The shipping industry is wishing us a happy new year in its usual way: the 2018 general rate increases are now in effect.

In the next month, companies will get a keen sense of how these shipping rate increases will affect their bottom line this year, and how closely the reality lines up with their predictions.

After gathering a few months of data, executives should set aside time to review their shipping services, identify areas where they could cut costs, and consider renegotiating their contracts.

Even with base rates rising by nearly 5 percent, companies who negotiate wisely could actually end 2018 with reduced spending on shipping — here’s how.

Step 1: Apply Price Increases to Your Shipping Spend to see how Changes Affect Costs

If your company’s logistics leaders already did this when rate hikes were announced last fall, congratulations — you’re ahead of the game. But if not, now is the time to do detailed calculations to understand how rate increases will increase your shipping spend.

Start by reviewing your data from the last year — how much volume you shipped, your zone distribution, how many packages were considered oversized, et cetera. The more granular your data, the better you can understand how rate increases affect your company.

Some of these changes seem small — FedEx’s change in the definition of a package that requires an additional handling surcharge, from 60 inches on the longest side to 48 inches on the longest side, for example — but if one of your company’s leading products ships in a box that is 55 inches on the longest side, this tweak could cost you a lot of money.

Or, if your company used to accept UPS’s large package surcharge of $10 per parcel, you’ve surely noticed that the carrier is multiplying that price by 8. Paying $80 per package (and $90 after July 8) could take a big bite out of your shipping budget.

If either of these changes, or others like them, affect your company dramatically, they’re points to target in your next contract negotiation. Broad carrier policies — including base rates, dimensional weight, and holiday surcharges — are less malleable in contracts than a specific surcharge.

Step 2: Stay Up-to-Date With Your Shipping Profile Throughout the Year

If you don’t already collect parcel-level data in real time, make a belated new year’s resolution to do just that. Detailed information about what you ship, where it goes and how much it costs is critical to identifying inefficiencies in your company’s logistics, as well as collecting every refund and benefit you’re owed under your existing contract.
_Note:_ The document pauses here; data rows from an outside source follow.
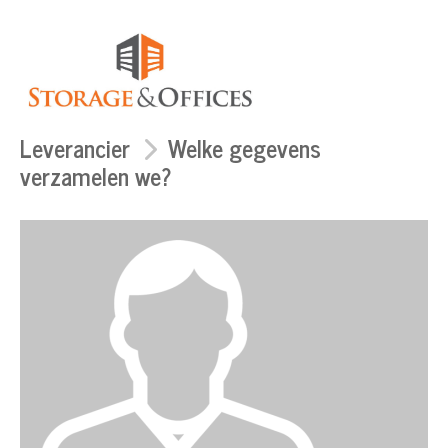
Leverancier
Welke gegevens
verzamelen we?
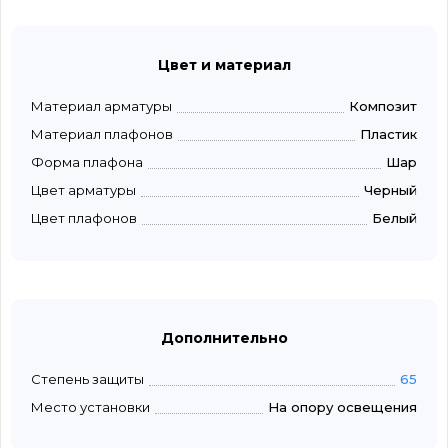
Цвет и материал
Материал арматуры
Композит
Материал плафонов
Пластик
Форма плафона
Шар
Цвет арматуры
Черный
Цвет плафонов
Белый
Дополнительно
Степень защиты
65
Место установки
На опору освещения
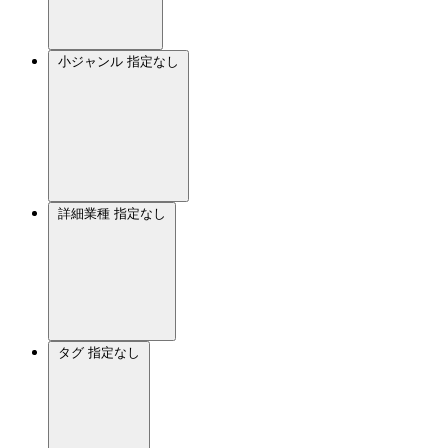
小ジャンル
指定なし
詳細業種
指定なし
タグ
指定なし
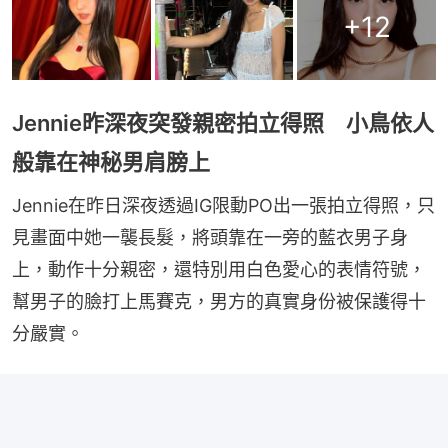
+
12
Jennie昨深夜突發親密拍立得照 小鳥依人
般靠在神秘男肩膀上
Jennie在昨日深夜透過IG限動PO出一張拍立得照，只
見畫面中她一襲長髮，將頭靠在一旁的藍衣男子身
上，動作十分親密，還特別用白色愛心的表情符號，
幫男子的臉打上馬賽克，男方的真實身份被保護得十
分嚴實。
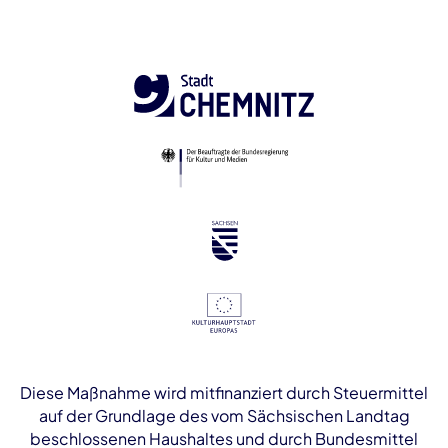
Diese Maßnahme wird mitfinanziert durch Steuermittel
auf der Grundlage des vom Sächsischen Landtag
beschlossenen Haushaltes und durch Bundesmittel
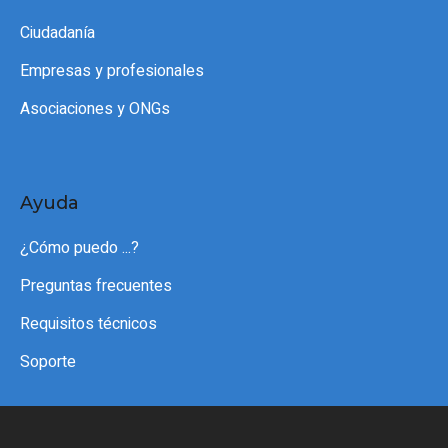
Ciudadanía
Empresas y profesionales
Asociaciones y ONGs
Ayuda
¿Cómo puedo ...?
Preguntas frecuentes
Requisitos técnicos
Soporte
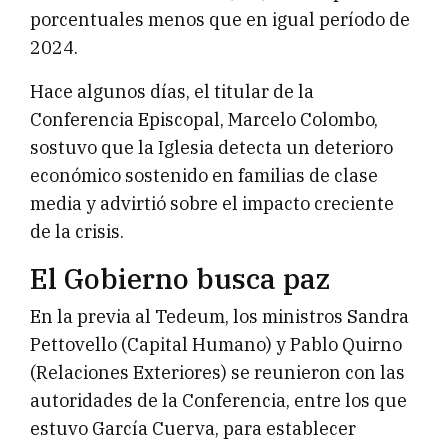
porcentuales menos que en igual período de
2024.
Hace algunos días, el titular de la
Conferencia Episcopal, Marcelo Colombo,
sostuvo que la Iglesia detecta un deterioro
económico sostenido en familias de clase
media y advirtió sobre el impacto creciente
de la crisis.
El Gobierno busca paz
En la previa al Tedeum, los ministros Sandra
Pettovello (Capital Humano) y Pablo Quirno
(Relaciones Exteriores) se reunieron con las
autoridades de la Conferencia, entre los que
estuvo García Cuerva, para establecer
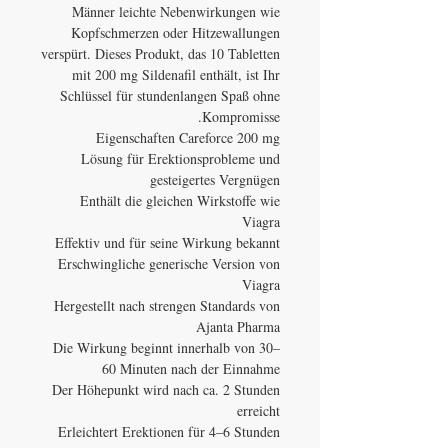
Männer leichte Nebenwirkungen wie
Kopfschmerzen oder Hitzewallungen
verspürt. Dieses Produkt, das 10 Tabletten
mit 200 mg Sildenafil enthält, ist Ihr
Schlüssel für stundenlangen Spaß ohne
Kompromisse.
Eigenschaften Careforce 200 mg
Lösung für Erektionsprobleme und
gesteigertes Vergnügen
Enthält die gleichen Wirkstoffe wie
Viagra
Effektiv und für seine Wirkung bekannt
Erschwingliche generische Version von
Viagra
Hergestellt nach strengen Standards von
Ajanta Pharma
Die Wirkung beginnt innerhalb von 30–
60 Minuten nach der Einnahme
Der Höhepunkt wird nach ca. 2 Stunden
erreicht
Erleichtert Erektionen für 4–6 Stunden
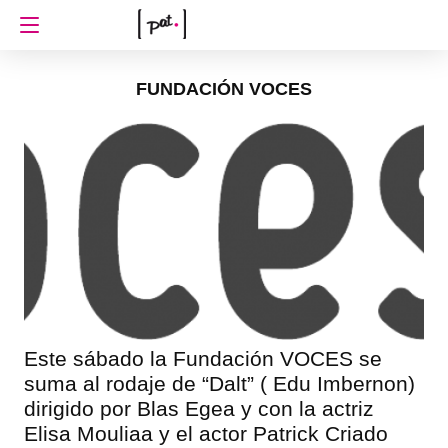
FUNDACIÓN VOCES
Este sábado la Fundación VOCES se
suma al rodaje de “Dalt” ( Edu Imbernon)
dirigido por Blas Egea y con la actriz
Elisa Mouliaa y el actor Patrick Criado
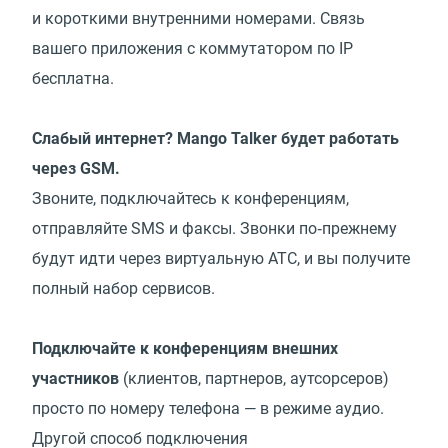
и короткими внутренними номерами. Связь
вашего приложения с коммутатором по IP
бесплатна.
Слабый интернет? Mango Talker будет работать
через GSM.
Звоните, подключайтесь к конференциям,
отправляйте SMS и факсы. Звонки по‑прежнему
будут идти через виртуальную АТС, и вы получите
полный набор сервисов.
Подключайте к конференциям внешних
участников
(
клиентов, партнеров, аутсорсеров)
просто по номеру телефона — в режиме аудио.
Другой способ подключения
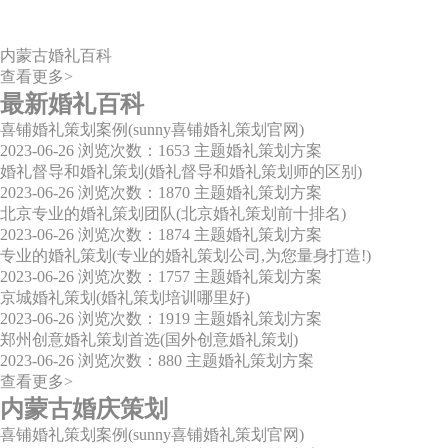
内蒙古婚礼百科
查看更多>
最新婚礼百科
喜铺婚礼策划案例(sunny喜铺婚礼策划官网)
2023-06-26
浏览次数：1653
主题婚礼策划方案
婚礼督导和婚礼策划(婚礼督导和婚礼策划师的区别)
2023-06-26
浏览次数：1870
主题婚礼策划方案
北京专业的婚礼策划团队(北京婚礼策划前十排名)
2023-06-26
浏览次数：1874
主题婚礼策划方案
专业的婚礼策划(专业的婚礼策划公司,为您量身打造!)
2023-06-26
浏览次数：1757
主题婚礼策划方案
京城婚礼策划(婚礼策划培训哪里好)
2023-06-26
浏览次数：1919
主题婚礼策划方案
郑州创意婚礼策划首选(国外创意婚礼策划)
2023-06-26
浏览次数：880
主题婚礼策划方案
查看更多>
内蒙古婚庆策划
喜铺婚礼策划案例(sunny喜铺婚礼策划官网)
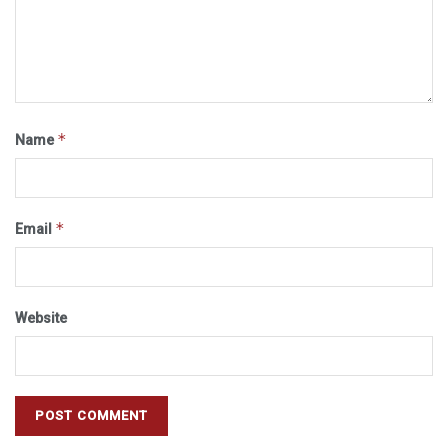
*
Name
*
Email
Website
The first type of data you need is information about your parcels themselves. Companies should understand their parcels’ size and weight ranges, how many packages are overweight or oversized, and how dimensional weight affect their shipping spend.

Then, gather data about who and where your customers are. Make sure you’re tracking residential versus commercial deliveries and zone distributions, as well as how many of your customers require next-day, two-day or international shipping.

Finally, keep track of how well your carrier is performing. Companies should independently track on-time deliveries, deliveries without damages or errors, and service provider responsiveness. In the short term, you can use this data to make sure your carrier is paying you any promised refunds — try a free invoice audit from Reveel to see how this works — in the long term, you can use it to negotiate a more favorable contract or even consider switching carriers.

Step 3: Prepare for Contract Negotiation Season

As the year continues and the impact of 2018 rate increases becomes clear, figure out what you want to target in your next contract negotiation. Be specific. Which shipping costs would you like to reduce, and by how much?

Remember that carriers evaluate potential partners based on four metrics: Their spending on small parcels, their alignment with existing distribution networks, the value of their brand and what they could lose by not preserving the contract. Carriers seek to maximize retailers’ spending, of course, but they also value mutually beneficial partnerships. That means, if you can understand how they benefit from having your company as a client, you can pitch these contract changes as win-wins.

Tracking your shipping data, auditing your invoices, modeling rate increases and preparing for negotiations can be daunting. But when Reveel’s clients have adopted these practices, they’ve saved as much as 20 percent on shipping contracts.

Make 2018 the year you outsmart your carriers’ rate increases. Start monitoring your data today.